Ahmut Ertegun, the founder of Atlantic Records, died yesterday in New York City at age 83. Ertegun built his small record label into a powerhouse with acts such as Ray Charles, Aretha Franklin, and the Rolling Stones. In fact, he slipped into a coma after a fall backstage at the Beacon Theater just prior to a Stones performance at the end of October, the New York Times obituary reports today.
"Along with a partner, Herb Abramson, Mr. Ertegun founded Atlantic Records in 1947 in an office in a derelict hotel on West 56th Street in Manhattan. His initial investment of $10,000 was borrowed from his family dentist," the Times says.

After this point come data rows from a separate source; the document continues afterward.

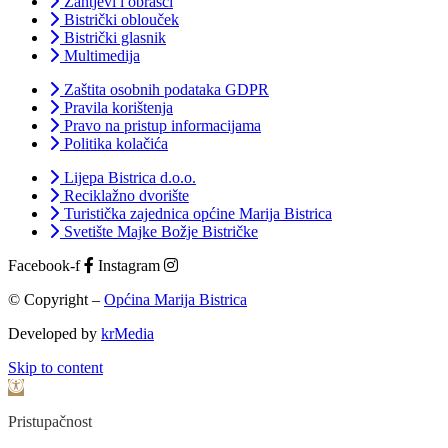
Zahtjevi i obrasci
Bistrički oblouček
Bistrički glasnik
Multimedija
Zaštita osobnih podataka GDPR
Pravila korištenja
Pravo na pristup informacijama
Politika kolačića
Lijepa Bistrica d.o.o.
Reciklažno dvorište
Turistička zajednica općine Marija Bistrica
Svetište Majke Božje Bistričke
Facebook-f
Instagram
© Copyright –
Općina Marija Bistrica
Developed by
krMedia
Skip to content
Open toolbar
Pristupačnost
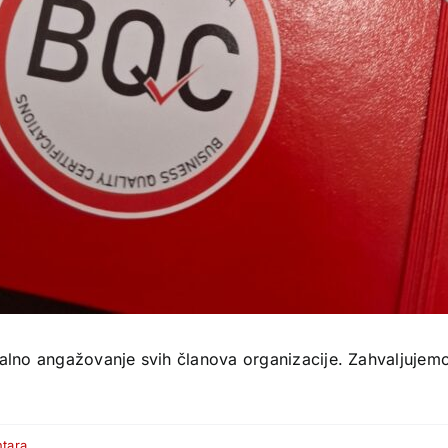
 stalno angažovanje svih članova organizacije. Zahvaljujem
tara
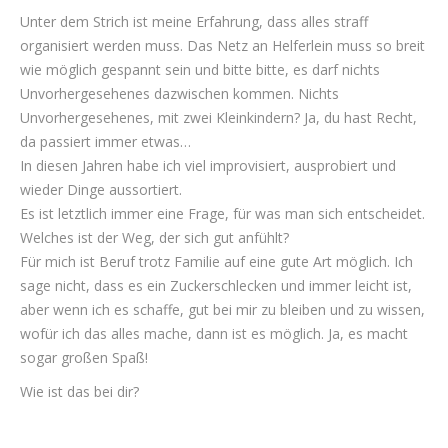
Unter dem Strich ist meine Erfahrung, dass alles straff
organisiert werden muss. Das Netz an Helferlein muss so breit
wie möglich gespannt sein und bitte bitte, es darf nichts
Unvorhergesehenes dazwischen kommen. Nichts
Unvorhergesehenes, mit zwei Kleinkindern? Ja, du hast Recht,
da passiert immer etwas…
In diesen Jahren habe ich viel improvisiert, ausprobiert und
wieder Dinge aussortiert.
Es ist letztlich immer eine Frage, für was man sich entscheidet.
Welches ist der Weg, der sich gut anfühlt?
Für mich ist Beruf trotz Familie auf eine gute Art möglich. Ich
sage nicht, dass es ein Zuckerschlecken und immer leicht ist,
aber wenn ich es schaffe, gut bei mir zu bleiben und zu wissen,
wofür ich das alles mache, dann ist es möglich. Ja, es macht
sogar großen Spaß!
Wie ist das bei dir?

Ertegun was portrayed by the actor Curtis Armstrong in the movie Ray. He also appeared in the recent documentary Once in a Lifetime, which was about another of his entrepreneurial ventures, the New York City Cosmos soccer team. The film isn't business oriented per se, but there's a lot of interesting stuff in it about how Ertegun and his partners came up with a plan for marketing a sport that few Americans knew or cared about, how they recruited star players from all over the world, and how they managed (or didn't manage, as the case may be) to handle the outsized egos of some of their top players.
Ertegun, who was Turkish, also cofounded the Rock and Roll Hall of Fame, and remained at the helm of his record label well into the 1990s. His company "remained one of the only record labels of the 1940s to survive the multibillion-dollar mergers and acquisitions of the 1990s in more than name only," the Times notes, "with its founder still in charge."